Someone somewhere (probably the Guardian) was complaining about the lack of high-quality historical fiction for children these days... Leaving aside the narrowness of a definition that wouldn't include The Golden Compass as historical fiction (after a fashion), it made me reflect on my own childhood love of books about 'real' events and people by authors such as Rosemary Sutcliffe and Geraldine MacCaughren, whose A Little Lower Than Angels is one of my favourite books (and still in my library, twenty years on). I was a fanatical collector of a kids' magazine called Discovery: each issue covered a different historical period, and included a tape with 'as if you were there' eyewitness accounts of events and places, and some sort of project (I remember building a cardboard astrolabe and developing a code based on Mary Queen of Scots' secret communications). History was rich and fascinating -- if frustrating. I was never one to quest for a single truth, but I did want more than kings and queens. And more than anything, I think I wanted place.
Growing up in London inevitably had a lot to do with that. But London is such a palimpsest of eras - yes, there's the thrill of walking the old East End after reading an Iain Sinclair novel, or the immense excitement of the first season at the Globe - that you need to get out of the city to see landscapes as they were, rather than as they are. Most of my memories of place are bookish: Dartmoor seen shortly after reading Lorna Doone and Hound of the Baskervilles, for example. And, after a phase of reading Arthurian novels, Tintagel and Hengistbury Head. Sea, stone, sheep droppings: these are the smells and sights of historical fiction.
So it was almost uncannily tempting to see a review of Kate Mosse's Labyrinth, a new historical novel of the (sort of) feminist revisionist variety, set in the French Pyrenees, the Langue D'Oc, where I spent one of my favourite ever summer holidays, reading Montaillou and looking for signs of Cathars. Heretics appeal to me: fiery beliefs (including sexual equality) and fiery ends. The use of Cathar hideouts by French and Spanish Resistance fighters struck a resonant note as well, of the landscape repeating its stories, offering protection as a covenant. I stayed with my friend Mark and his family in Barrere, near Carcassone, where his dad had bought a house to paint in. There was a lot of drinking of cheap wine (pumped, like gas, into big canisters at roadside stations), lying round people's swimming pools, making food, eating, making food, monitoring the septic tank, observing the mountains and cheering on the French football team in the world cup. And, of course, reading. I can remember fairly precisely what I read on that trip: Jane Urquhart's The Underpainter (part of my secret addiction to CanLit); Robert Drewe's The Drowner; Montaillou; a Gillian Tindall book about France... Place stains the pages.

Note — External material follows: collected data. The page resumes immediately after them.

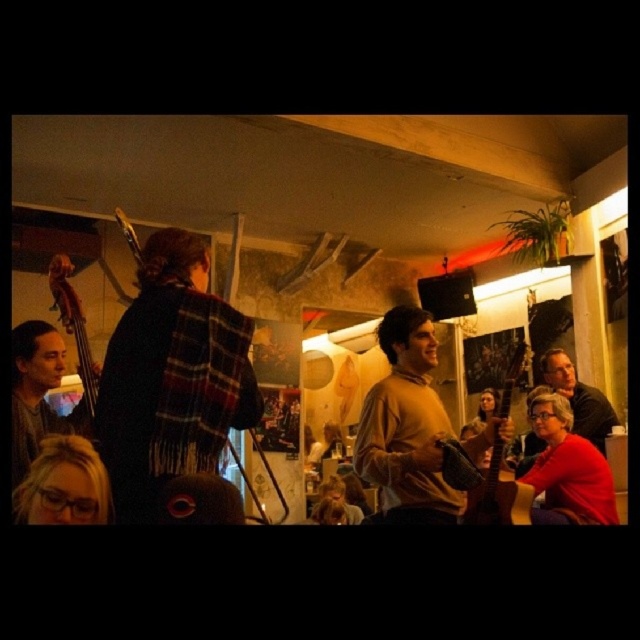 Question: Does matte brown sweater at center lie in front of matte black guitar at right?

Choices:
 (A) no
 (B) yes

Answer: (B)

Question: Which of the following is the closest to the observer?

Choices:
 (A) (88, 516)
 (B) (536, 401)
 (C) (612, 413)
 (D) (80, 316)

Answer: (A)

Question: Is wooden acoustic guitar at right below matte black double bass at left?

Choices:
 (A) yes
 (B) no

Answer: (A)

Question: Does matte black glasses at lower left appear on the right side of matte black double bass at left?

Choices:
 (A) yes
 (B) no

Answer: (A)

Question: Which object is positioned closest to the matte black glasses at lower left?

Choices:
 (A) matte black double bass at left
 (B) red matte shirt at lower right
 (C) matte black guitar at right
 (D) matte brown sweater at center

Answer: (A)

Question: Estimate the real-world distances between objects in this image. Which object is closer to the matte black double bass at left?

Choices:
 (A) matte black glasses at lower left
 (B) matte black guitar at left
 (C) red matte shirt at lower right
 (D) matte brown sweater at center

Answer: (B)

Mosse's descriptions of landscape and its stains of blood, violence and religion are powerful, calling up a medieval world that is still absolutely present in Carcassonne and environs. I found myself skipping the banal and tortuous details of the plot (Grail blah blah, handsome American blah blah, people getting beaten up rather repetitively blah blah) to take the adrenalin hit of being there, feeling the heat of the plains and the cool shadow of the mountains. Perhaps it would be better to call it geographical fiction? Mosse's liberal sprinkling of Langue D'Oc phrases from a phrase book inscribes place rather than time (although it is, of course, always useful - should one find oneself in Toulouse - to be able to ask "Where is your siege engine?").

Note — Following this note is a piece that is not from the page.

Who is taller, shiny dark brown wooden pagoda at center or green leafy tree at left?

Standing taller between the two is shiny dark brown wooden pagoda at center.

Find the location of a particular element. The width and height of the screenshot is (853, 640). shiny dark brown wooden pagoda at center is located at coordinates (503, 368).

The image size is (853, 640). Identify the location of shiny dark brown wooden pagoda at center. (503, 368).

Historical discourse is a tricky one: Elizabeth Kostova fails the test badly in her otherwise competent novel The Historian, which loses me on the place associations (never been to Cold War Hungary) but is a cracking, well-plotted thriller with a fascinating historical sweep (and absolutely nothing to do with the Grail). But an epistolary novel from multiple perspectives demands a writer who is brilliant at voice -- differentiating one from the other, and periodising as well. She oscillates between stilted and anachronistic at moments, and it's very obvious that the details of the novel were obtained by the author - as by the characters - from books. It's the kind of thing that my supervisor, Linda Hutcheon, would call "historiographic metafiction" if it were being done with irony and verve, rather than a strange combination of being an earnest MFA student and wanting to be the next Dan Brown.
Harrumph. I was really quite absorbed by The Historian, although its main effect was to make me want to reread Dracula, which is its source text in many ways (or should I say, read and finish Dracula, which I've never managed, although I can see Bela Lugosi on the cover of the Oxford World Classics edition as if it were here with me and not in London). And, despite my impatience with Mosse's prose, I enjoyed her feisty female characters and their sensual appreciation of the world, especially Alaïs, her medieval heroine. Some claim that it's anachronistic to write contemporary politics back into historical situations (Mosse has religious tolerance, sex out of wedlock, cross-dressing, and strong women) but I think that's unfair to historical situations. Just because the narratives of the victors have always read so smoothly ("And lo, the white man triumphed and everyone else was rubbish") and monotonously doesn't mean that those accounts have to be accepted. As more and more documents emerge from archives, and more people listen carefully to oral texts such as songs and stories, it seems likely that, while it may be anachronistic to talk of women's liberation or feminism in previous periods, it's stupid to imagine that 53% of the population have spent all the time since the end of matriarchy twiddling their thumbs at home and dying in childbirth.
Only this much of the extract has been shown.